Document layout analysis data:

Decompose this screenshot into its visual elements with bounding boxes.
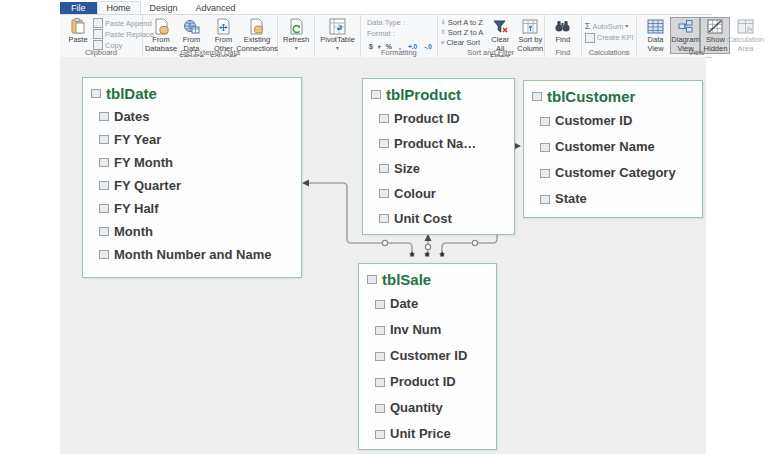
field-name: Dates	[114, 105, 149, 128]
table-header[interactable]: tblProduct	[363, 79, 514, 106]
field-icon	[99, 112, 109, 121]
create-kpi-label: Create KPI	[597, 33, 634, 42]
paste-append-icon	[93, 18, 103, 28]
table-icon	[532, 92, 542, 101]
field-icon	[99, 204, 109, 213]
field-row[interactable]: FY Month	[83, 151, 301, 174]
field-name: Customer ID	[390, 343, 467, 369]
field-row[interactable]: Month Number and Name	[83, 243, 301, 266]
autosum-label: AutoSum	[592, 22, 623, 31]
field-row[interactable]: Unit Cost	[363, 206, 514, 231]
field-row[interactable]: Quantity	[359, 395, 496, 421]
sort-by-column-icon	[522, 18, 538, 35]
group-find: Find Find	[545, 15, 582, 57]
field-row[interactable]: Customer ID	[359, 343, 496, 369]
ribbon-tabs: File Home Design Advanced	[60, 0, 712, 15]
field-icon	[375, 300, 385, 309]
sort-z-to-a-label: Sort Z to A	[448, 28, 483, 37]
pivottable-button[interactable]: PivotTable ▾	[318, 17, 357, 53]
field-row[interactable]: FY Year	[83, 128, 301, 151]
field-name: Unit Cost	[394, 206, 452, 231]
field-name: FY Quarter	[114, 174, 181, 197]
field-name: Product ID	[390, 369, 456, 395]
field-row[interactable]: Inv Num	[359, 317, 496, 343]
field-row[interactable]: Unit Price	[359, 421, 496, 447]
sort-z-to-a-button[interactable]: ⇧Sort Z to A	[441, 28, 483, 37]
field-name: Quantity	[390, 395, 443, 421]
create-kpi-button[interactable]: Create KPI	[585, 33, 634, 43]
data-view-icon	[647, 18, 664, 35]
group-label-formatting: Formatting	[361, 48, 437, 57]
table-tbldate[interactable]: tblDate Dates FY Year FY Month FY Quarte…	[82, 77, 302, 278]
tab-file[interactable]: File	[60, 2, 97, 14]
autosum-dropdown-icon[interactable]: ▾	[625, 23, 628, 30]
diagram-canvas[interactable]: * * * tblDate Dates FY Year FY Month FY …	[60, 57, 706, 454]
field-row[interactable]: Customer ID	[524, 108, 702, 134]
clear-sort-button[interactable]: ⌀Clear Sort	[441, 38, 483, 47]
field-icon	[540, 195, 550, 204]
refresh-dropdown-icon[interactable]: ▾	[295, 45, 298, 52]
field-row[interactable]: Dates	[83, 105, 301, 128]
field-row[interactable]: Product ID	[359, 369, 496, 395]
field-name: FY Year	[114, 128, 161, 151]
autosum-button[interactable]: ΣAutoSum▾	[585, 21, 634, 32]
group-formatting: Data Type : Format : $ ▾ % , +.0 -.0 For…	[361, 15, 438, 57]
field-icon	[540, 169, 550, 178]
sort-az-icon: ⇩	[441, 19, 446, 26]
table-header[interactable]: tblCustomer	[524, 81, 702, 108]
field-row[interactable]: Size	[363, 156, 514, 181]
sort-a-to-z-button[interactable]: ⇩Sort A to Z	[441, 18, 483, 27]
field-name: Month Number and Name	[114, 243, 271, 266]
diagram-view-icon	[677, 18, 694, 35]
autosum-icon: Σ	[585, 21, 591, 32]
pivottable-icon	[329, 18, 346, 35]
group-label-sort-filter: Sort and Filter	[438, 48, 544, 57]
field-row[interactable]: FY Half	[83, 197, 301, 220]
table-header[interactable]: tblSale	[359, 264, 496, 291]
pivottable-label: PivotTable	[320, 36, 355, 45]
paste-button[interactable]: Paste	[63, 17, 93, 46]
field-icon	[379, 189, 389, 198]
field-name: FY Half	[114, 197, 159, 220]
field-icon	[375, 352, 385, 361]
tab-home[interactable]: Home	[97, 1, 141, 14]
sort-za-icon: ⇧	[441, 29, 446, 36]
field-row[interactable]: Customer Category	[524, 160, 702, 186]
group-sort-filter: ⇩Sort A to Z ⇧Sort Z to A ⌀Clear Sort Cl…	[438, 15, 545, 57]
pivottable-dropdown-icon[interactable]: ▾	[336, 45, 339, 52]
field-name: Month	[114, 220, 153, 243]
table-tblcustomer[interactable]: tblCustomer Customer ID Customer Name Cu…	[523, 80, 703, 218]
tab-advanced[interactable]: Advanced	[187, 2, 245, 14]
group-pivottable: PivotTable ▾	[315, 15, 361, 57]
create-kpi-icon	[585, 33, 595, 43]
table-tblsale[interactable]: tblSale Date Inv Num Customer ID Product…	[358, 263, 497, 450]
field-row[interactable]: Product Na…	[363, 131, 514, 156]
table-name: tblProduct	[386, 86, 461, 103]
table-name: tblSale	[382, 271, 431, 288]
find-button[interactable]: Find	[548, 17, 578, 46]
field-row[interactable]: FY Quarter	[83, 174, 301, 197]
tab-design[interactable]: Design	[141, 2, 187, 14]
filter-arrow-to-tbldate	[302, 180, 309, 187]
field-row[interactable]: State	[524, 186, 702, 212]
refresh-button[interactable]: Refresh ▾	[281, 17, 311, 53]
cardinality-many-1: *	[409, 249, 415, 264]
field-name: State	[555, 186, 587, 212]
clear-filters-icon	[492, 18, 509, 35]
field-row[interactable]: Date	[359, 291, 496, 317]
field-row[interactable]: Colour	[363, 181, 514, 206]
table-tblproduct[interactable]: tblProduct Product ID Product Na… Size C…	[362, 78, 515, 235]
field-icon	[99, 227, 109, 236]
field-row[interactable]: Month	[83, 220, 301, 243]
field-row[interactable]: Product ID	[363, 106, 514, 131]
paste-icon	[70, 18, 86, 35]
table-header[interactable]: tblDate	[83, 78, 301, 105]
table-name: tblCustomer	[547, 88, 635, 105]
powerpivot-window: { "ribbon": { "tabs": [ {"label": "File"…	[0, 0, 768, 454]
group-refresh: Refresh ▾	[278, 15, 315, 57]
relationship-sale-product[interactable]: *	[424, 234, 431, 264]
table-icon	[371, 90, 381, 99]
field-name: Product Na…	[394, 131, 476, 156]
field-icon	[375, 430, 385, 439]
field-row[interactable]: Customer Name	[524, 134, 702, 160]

---

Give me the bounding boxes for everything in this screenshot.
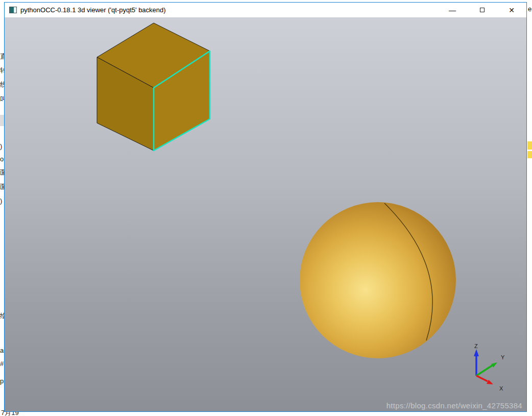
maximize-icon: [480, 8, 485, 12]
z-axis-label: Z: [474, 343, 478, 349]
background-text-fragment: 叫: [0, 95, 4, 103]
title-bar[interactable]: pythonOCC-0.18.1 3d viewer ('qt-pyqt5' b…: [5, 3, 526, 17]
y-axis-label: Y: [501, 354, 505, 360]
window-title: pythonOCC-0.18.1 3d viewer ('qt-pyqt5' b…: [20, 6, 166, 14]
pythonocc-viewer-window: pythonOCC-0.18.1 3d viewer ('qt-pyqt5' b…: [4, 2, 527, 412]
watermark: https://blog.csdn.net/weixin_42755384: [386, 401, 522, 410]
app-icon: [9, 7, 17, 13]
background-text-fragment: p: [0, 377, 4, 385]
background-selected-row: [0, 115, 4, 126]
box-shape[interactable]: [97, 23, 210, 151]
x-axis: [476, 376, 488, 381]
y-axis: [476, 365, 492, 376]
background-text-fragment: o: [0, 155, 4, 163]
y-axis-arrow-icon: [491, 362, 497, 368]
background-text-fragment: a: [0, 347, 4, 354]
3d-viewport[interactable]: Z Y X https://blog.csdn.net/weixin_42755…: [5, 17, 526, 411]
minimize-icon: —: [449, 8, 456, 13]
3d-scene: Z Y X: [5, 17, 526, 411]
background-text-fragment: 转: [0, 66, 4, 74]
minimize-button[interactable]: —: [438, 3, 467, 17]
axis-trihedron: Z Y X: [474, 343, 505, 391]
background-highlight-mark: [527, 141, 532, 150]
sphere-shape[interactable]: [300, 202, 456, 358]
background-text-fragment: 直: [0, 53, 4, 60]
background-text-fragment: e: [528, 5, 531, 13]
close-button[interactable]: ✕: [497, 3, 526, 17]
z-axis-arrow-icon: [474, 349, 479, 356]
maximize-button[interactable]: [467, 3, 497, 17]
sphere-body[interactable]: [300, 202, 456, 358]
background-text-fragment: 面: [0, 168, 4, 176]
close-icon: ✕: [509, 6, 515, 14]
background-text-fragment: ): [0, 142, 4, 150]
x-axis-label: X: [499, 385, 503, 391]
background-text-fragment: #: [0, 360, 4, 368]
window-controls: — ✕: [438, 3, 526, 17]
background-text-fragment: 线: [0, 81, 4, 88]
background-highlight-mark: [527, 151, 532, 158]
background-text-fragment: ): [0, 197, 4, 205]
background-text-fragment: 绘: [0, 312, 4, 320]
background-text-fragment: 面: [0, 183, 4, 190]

...

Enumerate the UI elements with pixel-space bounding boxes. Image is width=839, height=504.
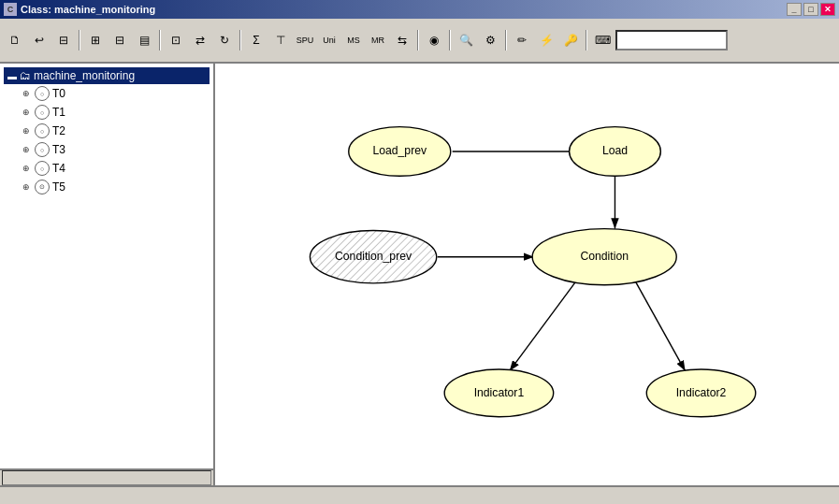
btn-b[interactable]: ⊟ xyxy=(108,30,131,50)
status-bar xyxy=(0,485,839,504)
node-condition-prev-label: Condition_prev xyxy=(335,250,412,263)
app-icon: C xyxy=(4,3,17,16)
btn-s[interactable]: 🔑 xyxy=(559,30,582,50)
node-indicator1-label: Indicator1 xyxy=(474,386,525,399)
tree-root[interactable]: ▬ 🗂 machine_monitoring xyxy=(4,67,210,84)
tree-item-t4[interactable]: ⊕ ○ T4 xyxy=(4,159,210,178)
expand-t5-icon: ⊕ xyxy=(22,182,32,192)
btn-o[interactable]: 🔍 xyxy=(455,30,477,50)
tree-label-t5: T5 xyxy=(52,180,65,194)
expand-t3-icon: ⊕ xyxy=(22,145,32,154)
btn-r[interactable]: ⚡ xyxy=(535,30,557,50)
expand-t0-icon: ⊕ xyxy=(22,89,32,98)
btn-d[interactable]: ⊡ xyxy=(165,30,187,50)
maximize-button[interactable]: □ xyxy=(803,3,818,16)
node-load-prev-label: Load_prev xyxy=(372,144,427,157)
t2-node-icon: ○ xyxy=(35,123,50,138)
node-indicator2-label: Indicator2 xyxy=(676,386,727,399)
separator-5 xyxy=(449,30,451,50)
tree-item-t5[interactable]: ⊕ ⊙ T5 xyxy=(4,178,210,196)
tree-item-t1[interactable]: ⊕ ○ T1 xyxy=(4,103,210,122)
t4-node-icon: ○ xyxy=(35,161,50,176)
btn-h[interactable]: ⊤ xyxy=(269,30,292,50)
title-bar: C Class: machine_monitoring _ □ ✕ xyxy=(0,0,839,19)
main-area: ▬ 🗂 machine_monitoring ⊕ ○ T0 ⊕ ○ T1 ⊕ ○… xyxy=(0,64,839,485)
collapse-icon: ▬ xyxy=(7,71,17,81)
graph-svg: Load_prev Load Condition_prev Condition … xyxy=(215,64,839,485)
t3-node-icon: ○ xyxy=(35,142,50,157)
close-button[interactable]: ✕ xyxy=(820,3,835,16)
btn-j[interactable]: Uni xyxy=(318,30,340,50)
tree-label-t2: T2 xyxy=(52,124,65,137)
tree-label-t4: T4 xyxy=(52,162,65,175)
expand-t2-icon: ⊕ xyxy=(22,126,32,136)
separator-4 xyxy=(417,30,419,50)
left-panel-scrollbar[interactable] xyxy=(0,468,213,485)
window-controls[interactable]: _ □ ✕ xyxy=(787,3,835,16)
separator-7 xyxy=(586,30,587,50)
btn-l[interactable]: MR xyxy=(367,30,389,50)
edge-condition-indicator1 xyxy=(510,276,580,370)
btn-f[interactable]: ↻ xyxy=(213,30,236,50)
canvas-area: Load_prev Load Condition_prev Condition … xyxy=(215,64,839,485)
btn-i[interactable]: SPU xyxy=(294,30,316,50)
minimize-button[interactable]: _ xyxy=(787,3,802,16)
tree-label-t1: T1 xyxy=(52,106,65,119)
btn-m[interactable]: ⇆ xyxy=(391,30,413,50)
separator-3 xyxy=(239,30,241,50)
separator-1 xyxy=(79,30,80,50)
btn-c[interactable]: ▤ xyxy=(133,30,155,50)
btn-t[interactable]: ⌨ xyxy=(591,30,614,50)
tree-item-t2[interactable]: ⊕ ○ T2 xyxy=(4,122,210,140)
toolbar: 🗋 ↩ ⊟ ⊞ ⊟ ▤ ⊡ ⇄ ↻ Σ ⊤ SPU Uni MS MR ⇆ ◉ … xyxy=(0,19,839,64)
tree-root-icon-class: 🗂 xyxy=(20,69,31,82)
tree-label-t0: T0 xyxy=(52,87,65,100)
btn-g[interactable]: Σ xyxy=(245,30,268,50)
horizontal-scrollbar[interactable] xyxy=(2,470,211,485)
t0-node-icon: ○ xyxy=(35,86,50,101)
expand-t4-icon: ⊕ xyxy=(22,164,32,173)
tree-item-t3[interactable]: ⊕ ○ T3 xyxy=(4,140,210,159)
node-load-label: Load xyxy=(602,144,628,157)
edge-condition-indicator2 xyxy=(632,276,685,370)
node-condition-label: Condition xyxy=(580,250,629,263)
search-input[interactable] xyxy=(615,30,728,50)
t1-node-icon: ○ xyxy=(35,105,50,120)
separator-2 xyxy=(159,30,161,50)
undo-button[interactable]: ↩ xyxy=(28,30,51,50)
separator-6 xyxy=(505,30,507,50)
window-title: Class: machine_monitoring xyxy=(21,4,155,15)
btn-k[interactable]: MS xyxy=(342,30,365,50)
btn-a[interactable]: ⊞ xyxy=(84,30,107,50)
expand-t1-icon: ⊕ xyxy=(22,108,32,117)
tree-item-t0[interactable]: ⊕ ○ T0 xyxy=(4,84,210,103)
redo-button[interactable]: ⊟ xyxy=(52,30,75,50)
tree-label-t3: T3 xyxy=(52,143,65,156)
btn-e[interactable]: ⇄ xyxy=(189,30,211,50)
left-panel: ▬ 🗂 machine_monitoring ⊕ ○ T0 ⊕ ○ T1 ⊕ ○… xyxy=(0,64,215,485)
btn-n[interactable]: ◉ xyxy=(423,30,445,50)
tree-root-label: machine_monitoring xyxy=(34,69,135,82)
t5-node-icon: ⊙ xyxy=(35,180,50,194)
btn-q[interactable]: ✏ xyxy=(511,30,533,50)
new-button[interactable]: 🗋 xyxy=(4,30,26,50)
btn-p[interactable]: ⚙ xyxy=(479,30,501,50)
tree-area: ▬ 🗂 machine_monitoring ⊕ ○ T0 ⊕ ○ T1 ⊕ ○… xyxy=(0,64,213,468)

## Your goal
Show every line from the entries above in which the word "panel" appears.

## Output below
left-panel-scrollbar[interactable] xyxy=(0,468,213,485)
left-panel: ▬ 🗂 machine_monitoring ⊕ ○ T0 ⊕ ○ T1 ⊕ ○… xyxy=(0,64,215,485)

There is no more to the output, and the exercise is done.